TVRINews, Jakarta
Pemerintah memperkuat stok strategis nasional hingga level optimal, memastikan stabilitas pasokan serta harga pangan tetap terjaga di tengah ancaman cuaca ekstrem.
Di tengah proyeksi cuaca ekstrem akibat fenomena El Nino, pemerintah memastikan kesiapan infrastruktur logistik dan ketersediaan cadangan pangan nasional berada pada koridor aman.
Kebijakan mitigasi ini dirancang untuk meredam potensi lonjakan harga sekaligus menjamin distribusi kebutuhan pokok di seluruh wilayah tetap berjalan tanpa hambatan.
Berdasarkan data Badan Pangan Nasional (Bapanas) per 20 Juli 2026, volume Cadangan Pangan Pemerintah (CPP) komoditas beras yang berada dalam pengelolaan Perum Bulog telah menyentuh angka 5,24 juta ton.
Angka ini merepresentasikan fondasi utama mitigasi risiko guna mengantisipasi potensi penurunan produktivitas sektor pertanian akibat pergeseran musim.
Selain intervensi di tingkat pusat, penguatan lini pertahanan pangan juga menjangkau tingkat daerah melalui skema Cadangan Pangan Pemerintah Daerah (CPPD).
Hingga penghujung Juni 2026,akumulasi cadangan pangan di level provinsi tercatat sebesar 7,35 ribu ton.
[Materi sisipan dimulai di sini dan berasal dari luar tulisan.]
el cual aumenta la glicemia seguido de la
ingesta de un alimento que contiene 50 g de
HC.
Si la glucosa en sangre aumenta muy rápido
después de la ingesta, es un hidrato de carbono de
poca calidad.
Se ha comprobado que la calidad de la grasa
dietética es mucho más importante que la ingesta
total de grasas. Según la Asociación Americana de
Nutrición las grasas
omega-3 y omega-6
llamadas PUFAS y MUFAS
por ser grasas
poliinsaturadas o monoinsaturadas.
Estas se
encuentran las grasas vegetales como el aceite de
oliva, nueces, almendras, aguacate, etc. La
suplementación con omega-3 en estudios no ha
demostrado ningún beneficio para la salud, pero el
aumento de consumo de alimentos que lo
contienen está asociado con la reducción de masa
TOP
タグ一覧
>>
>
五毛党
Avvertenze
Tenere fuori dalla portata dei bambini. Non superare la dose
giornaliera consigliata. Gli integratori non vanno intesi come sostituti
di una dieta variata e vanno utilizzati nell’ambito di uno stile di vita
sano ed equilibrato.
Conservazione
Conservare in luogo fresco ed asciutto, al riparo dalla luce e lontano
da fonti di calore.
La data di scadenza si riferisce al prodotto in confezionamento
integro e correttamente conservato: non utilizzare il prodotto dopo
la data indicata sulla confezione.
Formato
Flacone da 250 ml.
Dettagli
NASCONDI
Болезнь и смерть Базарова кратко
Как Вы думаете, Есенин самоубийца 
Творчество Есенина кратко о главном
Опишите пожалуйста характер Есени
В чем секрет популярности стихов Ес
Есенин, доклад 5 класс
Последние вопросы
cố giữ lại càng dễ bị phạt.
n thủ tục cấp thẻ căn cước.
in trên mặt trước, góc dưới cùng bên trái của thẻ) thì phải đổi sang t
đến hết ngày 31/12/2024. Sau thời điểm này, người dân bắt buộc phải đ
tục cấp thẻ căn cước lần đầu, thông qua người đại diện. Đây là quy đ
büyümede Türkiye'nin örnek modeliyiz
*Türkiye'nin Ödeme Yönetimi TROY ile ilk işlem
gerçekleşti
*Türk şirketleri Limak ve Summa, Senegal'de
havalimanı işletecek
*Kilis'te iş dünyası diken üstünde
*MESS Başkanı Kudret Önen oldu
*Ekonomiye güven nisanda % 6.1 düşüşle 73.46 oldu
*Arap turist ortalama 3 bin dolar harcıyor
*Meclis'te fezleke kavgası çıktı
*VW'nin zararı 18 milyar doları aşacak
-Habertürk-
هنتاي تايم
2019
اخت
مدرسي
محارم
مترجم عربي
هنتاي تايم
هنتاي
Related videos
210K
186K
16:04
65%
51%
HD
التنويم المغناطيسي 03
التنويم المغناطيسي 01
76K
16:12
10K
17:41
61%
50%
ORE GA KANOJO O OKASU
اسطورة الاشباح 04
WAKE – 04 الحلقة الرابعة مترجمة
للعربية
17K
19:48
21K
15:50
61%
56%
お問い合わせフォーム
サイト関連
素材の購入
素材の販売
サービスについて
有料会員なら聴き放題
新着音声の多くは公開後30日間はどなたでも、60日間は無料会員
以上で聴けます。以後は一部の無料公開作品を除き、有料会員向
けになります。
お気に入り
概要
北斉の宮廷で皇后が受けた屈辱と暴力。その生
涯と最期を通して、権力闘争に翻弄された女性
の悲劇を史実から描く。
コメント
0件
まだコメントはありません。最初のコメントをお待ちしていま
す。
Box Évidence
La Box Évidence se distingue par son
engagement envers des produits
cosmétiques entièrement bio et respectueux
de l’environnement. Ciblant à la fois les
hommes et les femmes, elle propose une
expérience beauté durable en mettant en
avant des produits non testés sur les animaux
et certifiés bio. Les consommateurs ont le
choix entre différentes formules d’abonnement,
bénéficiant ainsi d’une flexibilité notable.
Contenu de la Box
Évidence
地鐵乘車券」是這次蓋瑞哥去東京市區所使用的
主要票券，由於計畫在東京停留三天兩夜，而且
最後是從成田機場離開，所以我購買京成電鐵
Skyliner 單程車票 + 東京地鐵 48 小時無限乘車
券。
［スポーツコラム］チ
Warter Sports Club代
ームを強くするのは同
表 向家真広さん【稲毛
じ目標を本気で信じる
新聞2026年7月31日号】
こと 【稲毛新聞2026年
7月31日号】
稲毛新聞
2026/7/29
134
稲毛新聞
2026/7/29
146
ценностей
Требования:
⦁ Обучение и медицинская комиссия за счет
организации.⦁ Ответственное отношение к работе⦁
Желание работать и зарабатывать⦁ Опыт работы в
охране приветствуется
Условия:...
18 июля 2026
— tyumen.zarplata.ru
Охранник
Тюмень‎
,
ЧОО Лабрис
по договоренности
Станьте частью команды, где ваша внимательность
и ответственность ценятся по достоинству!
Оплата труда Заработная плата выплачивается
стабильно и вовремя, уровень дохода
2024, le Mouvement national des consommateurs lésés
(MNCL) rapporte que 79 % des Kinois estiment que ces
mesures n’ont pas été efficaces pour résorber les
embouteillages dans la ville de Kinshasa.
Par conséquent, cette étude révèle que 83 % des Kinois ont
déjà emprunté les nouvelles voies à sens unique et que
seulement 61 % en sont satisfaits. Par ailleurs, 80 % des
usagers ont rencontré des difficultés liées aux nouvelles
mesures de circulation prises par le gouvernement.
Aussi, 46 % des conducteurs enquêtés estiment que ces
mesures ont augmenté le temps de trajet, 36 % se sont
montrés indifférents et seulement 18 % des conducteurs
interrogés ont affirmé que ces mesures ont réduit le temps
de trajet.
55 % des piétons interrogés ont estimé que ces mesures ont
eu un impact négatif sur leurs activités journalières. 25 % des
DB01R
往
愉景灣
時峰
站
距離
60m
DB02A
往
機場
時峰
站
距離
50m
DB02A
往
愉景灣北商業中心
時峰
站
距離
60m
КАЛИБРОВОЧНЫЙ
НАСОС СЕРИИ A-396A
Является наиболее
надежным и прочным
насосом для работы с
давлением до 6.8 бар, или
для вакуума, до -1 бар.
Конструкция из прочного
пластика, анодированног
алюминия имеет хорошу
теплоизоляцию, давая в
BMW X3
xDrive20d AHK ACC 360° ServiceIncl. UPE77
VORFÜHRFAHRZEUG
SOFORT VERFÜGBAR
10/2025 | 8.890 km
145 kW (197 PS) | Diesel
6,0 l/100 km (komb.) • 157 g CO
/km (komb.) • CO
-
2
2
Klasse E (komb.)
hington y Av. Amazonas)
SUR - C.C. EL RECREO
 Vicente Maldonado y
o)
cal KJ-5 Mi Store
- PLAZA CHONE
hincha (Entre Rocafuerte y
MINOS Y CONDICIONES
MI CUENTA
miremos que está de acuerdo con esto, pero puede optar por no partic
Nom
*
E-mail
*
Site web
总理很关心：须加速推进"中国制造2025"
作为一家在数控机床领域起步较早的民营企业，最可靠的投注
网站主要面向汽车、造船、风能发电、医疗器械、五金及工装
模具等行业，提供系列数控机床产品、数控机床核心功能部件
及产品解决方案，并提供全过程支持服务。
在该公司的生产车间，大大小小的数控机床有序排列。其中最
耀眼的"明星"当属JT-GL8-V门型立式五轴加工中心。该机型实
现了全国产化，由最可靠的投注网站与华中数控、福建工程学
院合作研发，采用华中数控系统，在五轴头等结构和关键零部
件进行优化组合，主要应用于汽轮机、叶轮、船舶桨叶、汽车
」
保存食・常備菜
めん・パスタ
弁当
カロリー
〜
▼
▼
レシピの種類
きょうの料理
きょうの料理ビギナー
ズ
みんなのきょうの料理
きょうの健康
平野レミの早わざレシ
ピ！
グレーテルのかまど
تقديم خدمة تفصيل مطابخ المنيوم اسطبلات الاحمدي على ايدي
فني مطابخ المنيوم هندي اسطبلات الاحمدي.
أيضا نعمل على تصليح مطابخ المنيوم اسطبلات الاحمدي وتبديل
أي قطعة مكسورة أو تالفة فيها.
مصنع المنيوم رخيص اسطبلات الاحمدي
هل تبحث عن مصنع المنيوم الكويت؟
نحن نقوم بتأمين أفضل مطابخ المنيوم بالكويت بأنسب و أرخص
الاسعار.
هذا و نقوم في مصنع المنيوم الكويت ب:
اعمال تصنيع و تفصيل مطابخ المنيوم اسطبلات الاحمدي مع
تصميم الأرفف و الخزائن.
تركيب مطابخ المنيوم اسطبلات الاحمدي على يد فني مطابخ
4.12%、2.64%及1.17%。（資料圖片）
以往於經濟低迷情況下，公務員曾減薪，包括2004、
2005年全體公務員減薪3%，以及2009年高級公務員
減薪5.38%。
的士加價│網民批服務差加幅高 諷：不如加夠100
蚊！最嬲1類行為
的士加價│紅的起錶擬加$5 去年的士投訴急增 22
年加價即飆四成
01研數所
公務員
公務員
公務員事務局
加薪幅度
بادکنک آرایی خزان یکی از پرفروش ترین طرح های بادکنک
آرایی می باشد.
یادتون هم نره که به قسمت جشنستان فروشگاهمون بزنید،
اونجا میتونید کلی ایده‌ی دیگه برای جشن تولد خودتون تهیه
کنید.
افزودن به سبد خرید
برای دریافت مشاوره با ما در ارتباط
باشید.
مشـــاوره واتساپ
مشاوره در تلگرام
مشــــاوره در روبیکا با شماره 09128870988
Sementara itu, wilayah kabupaten dan kota mencatatkan ketersediaan 13,15 ribu ton yang terdistribusi secara merata di 323 daerah administratif. Mekanisme ini disiapkan untuk merespons cepat potensi darurat, mulai dari dampak bencana alam hingga disrupsi rantai pasok regional.
Komitmen mitigasi turut diperluas mencakup komoditas strategis pendukung sektor peternakan dan kebutuhan rumah tangga. Hingga 20 Juli 2026, cadangan jagung pakan tercatat sebesar 176 ribu ton, yang secara konsisten disalurkan kepada para peternak unggas lewat instrumen Stabilisasi Pasokan dan Harga Pangan (SPHP).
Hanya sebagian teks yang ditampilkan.